Mais la pièce ne s’arrête pas à la consécration du mauvais roi. Il y a des conséquences. Il y a toujours des conséquences. Une fois arrivé au sommet, ça ne lui suffit pas. Ca ne lui suffira jamais : il faut prendre la femme d’untel, tuer les enfants d’un autre. Il bousille tout sur son passage, accumule les horreurs, mais continue à dresser les hommes les uns contre les autres comme il l’a toujours fait pour gagner du temps. Il gagne du temps, mais pas tellement : quelques années, quelques mois, quelques semaines peut-être... La mécanique du pouvoir s’emballe : sa profonde vulgarité apparaît. Ce qu’il appelle un nouveau style est simplement un jargon de manager. Il est grotesque et déplaisant comme un chef de rayon. Erotisé momentanément par l’ascension, une fois au sommet, repu et comblé, il redevient laid. Il recommence à avoir des regards sournois et des phrases maladroites. Ses experts en communication se font des cheveux blancs et tentent vainement d’intervenir. Il part même avec le stylo plume dans sa poche lorsqu’il signe des contrats en Roumanie. Un Mont Blanc. Il a tellement l’habitude d’avoir piqué des trucs, dans sa jeunesse : pas qu’il soit pauvre, c’est un gosse de riche, mais il a toujours été envieux. L’envie rend plus misérable que la misère : son idole, Napoléon, avait souvent l’air d’un petit pauvre. Et son fils a l’air d’être aussi bête, aussi inculte et aussi ambitieux que lui : le voilà déjà sur la scène, à briguer la place de son père. Et tous de se sentir sales…

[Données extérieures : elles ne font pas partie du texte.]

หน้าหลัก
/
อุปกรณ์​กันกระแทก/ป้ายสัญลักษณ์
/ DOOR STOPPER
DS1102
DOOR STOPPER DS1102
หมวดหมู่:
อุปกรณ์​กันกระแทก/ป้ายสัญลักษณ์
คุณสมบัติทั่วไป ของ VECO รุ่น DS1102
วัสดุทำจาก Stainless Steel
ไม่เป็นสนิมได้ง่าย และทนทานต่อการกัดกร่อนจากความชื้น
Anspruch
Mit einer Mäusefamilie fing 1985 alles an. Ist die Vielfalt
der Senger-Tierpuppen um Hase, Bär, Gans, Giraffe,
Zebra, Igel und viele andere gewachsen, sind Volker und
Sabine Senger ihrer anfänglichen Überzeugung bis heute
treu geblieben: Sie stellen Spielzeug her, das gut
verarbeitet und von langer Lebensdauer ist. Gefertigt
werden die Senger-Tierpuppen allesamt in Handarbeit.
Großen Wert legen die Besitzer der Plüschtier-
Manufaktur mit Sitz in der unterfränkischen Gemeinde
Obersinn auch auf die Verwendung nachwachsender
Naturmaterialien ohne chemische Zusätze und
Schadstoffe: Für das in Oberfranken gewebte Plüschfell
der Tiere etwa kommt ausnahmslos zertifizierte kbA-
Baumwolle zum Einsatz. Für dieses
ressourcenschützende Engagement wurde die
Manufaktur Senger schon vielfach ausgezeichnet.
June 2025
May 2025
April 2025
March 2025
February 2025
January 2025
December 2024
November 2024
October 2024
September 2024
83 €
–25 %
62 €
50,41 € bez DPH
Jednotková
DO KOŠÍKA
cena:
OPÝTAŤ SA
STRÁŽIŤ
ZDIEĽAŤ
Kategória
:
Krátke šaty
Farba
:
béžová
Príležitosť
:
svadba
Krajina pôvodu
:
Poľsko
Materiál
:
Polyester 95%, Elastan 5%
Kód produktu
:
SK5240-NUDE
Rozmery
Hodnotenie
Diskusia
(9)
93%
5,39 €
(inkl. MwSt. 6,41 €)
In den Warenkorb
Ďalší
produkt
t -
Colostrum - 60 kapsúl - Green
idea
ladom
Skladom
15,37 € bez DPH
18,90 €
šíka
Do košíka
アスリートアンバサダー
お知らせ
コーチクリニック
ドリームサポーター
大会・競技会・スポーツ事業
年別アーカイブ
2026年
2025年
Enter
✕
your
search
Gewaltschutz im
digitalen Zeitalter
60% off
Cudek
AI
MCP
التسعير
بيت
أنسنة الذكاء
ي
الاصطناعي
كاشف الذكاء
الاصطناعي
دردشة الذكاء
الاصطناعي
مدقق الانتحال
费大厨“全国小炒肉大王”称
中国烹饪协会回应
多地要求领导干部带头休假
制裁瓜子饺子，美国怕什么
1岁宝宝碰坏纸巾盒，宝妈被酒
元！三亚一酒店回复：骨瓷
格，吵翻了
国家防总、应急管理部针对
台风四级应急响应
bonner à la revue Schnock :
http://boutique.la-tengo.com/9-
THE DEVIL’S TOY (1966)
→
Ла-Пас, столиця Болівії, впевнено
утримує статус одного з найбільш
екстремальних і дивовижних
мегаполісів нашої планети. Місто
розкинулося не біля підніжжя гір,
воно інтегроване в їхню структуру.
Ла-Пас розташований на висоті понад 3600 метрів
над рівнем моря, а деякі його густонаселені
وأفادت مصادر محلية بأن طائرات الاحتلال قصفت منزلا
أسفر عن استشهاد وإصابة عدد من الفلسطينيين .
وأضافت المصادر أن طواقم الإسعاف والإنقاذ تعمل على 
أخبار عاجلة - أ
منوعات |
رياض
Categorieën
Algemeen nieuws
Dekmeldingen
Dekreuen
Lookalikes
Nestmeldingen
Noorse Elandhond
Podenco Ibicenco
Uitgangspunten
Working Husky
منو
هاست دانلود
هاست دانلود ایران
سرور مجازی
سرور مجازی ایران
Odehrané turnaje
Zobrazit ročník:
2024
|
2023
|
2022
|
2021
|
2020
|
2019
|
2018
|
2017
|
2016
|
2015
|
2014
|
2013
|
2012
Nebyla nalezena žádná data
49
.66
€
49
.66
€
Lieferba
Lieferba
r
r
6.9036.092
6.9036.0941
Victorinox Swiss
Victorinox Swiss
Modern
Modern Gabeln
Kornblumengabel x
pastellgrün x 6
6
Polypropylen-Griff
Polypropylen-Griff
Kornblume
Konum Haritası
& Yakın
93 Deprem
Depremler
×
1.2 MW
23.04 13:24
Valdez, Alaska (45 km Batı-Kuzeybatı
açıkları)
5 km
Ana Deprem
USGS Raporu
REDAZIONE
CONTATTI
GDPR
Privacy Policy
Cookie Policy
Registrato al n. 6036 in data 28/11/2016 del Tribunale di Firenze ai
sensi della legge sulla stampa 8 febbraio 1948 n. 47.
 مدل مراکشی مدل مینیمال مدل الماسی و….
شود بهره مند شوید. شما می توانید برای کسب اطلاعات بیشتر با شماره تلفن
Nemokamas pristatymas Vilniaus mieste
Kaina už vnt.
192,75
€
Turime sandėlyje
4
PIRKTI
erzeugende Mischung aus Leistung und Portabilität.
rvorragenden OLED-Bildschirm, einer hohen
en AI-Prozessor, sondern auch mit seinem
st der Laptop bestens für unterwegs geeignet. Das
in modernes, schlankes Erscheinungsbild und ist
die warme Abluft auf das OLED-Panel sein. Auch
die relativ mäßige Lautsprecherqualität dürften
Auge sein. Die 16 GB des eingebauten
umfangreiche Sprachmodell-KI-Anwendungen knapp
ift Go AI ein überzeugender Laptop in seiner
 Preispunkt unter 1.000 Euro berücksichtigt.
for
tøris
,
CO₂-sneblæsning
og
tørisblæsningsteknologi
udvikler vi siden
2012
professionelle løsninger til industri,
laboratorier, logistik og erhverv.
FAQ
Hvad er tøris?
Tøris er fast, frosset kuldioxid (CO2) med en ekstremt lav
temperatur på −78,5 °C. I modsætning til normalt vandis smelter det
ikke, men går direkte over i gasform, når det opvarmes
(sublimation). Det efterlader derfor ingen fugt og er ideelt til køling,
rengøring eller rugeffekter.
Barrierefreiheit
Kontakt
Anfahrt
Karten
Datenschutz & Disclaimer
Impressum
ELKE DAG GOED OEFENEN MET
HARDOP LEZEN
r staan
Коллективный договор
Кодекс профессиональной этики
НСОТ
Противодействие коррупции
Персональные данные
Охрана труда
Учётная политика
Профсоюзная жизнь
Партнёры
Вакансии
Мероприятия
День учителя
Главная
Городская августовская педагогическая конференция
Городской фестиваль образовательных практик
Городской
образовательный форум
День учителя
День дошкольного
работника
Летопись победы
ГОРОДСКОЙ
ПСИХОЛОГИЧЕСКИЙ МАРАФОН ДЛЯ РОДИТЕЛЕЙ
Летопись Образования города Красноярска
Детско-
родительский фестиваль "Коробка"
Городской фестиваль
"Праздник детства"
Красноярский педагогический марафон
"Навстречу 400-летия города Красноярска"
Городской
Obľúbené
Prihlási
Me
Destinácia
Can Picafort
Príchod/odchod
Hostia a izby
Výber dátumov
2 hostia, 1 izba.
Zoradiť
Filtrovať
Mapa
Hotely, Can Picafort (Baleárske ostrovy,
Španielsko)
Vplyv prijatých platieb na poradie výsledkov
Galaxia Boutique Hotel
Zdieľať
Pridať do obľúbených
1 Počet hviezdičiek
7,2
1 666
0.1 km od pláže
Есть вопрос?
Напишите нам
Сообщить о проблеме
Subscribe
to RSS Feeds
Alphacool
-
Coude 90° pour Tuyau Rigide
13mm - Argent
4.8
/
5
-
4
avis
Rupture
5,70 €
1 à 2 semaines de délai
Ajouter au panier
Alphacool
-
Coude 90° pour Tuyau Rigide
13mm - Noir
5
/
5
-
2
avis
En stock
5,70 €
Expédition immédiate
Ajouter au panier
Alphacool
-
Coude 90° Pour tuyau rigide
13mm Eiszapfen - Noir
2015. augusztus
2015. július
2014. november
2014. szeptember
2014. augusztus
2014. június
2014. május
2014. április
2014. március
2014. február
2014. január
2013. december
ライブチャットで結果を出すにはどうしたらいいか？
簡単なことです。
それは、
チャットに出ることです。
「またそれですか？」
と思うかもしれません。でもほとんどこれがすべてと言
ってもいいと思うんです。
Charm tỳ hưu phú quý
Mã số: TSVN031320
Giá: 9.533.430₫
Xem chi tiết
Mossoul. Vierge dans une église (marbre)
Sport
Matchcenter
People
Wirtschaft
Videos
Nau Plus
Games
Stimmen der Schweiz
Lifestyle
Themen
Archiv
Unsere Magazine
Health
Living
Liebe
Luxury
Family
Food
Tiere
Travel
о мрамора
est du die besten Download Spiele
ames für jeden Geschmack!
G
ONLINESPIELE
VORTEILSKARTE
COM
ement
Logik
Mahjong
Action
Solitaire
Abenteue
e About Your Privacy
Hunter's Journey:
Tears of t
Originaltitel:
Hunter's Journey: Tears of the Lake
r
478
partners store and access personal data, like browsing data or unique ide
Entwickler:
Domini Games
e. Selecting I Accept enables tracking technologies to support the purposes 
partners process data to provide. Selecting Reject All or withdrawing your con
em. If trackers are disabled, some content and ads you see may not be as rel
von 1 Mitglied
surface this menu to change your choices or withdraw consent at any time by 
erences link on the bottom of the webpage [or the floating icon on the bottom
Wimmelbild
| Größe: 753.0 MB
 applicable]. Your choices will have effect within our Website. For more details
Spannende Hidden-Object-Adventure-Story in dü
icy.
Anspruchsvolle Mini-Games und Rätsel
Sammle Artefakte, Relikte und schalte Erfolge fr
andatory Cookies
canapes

Tu me salis : ce n’est pas seulement le visiteur du salon de l’agriculture qui parle. L’esthéticienne qui le fuit devant la caméra le pense aussi. Et la chancelière allemande. Et le pêcheur breton qui attend toujours que Suzy finisse par fermer sa gueule. Et tous les membres de son propre parti lors des municipales. Et tous les chefs d’état de la planète lors de ses visites officielles. Tu me salis : mais ils sont déjà sales ! Seulement, comme les bons rois, ils ne s’en aperçoivent que maintenant. Progressivement, ils comprendront que c’est la France qui salit l’Europe. Et l’Occident qui salit la planète. Un jour, ils auront même une révélation : c’est le Terrien qui salit la Terre, c’est l’homme qui salit l’Univers et le cosmos. Une vision parmi d’autres, pour finir : Suzy appuyant sur le petit bouton rouge, détruisant son pays. Les Français vont tous en enfer. Là, le diable est fumasse : « Vous me salissez, dit-il, froidement. Quand je vous vois, j’ai honte de ma fonction. »
Les indiens ne nous l’ont pas dit. Et René Guénon nous l’a bien caché. Il n’y a pas de deuxième caste, il n’y a pas d’hommes de pouvoir. Il y a des brahmanes, des vaisyas et des sudras : des prêtres, des commerçants et des serviteurs. Parmi ces derniers, certains se donnent de grands airs, et prétendent à autre chose. Mais, quand le voile de Maya est troué, on voit ce qui se cachait derrière cette ambition, et c’était simplement un grand néant affectif, intellectuel et moral. Ce sont les pires des hommes possibles. Il n’y a pas de kshatriyas.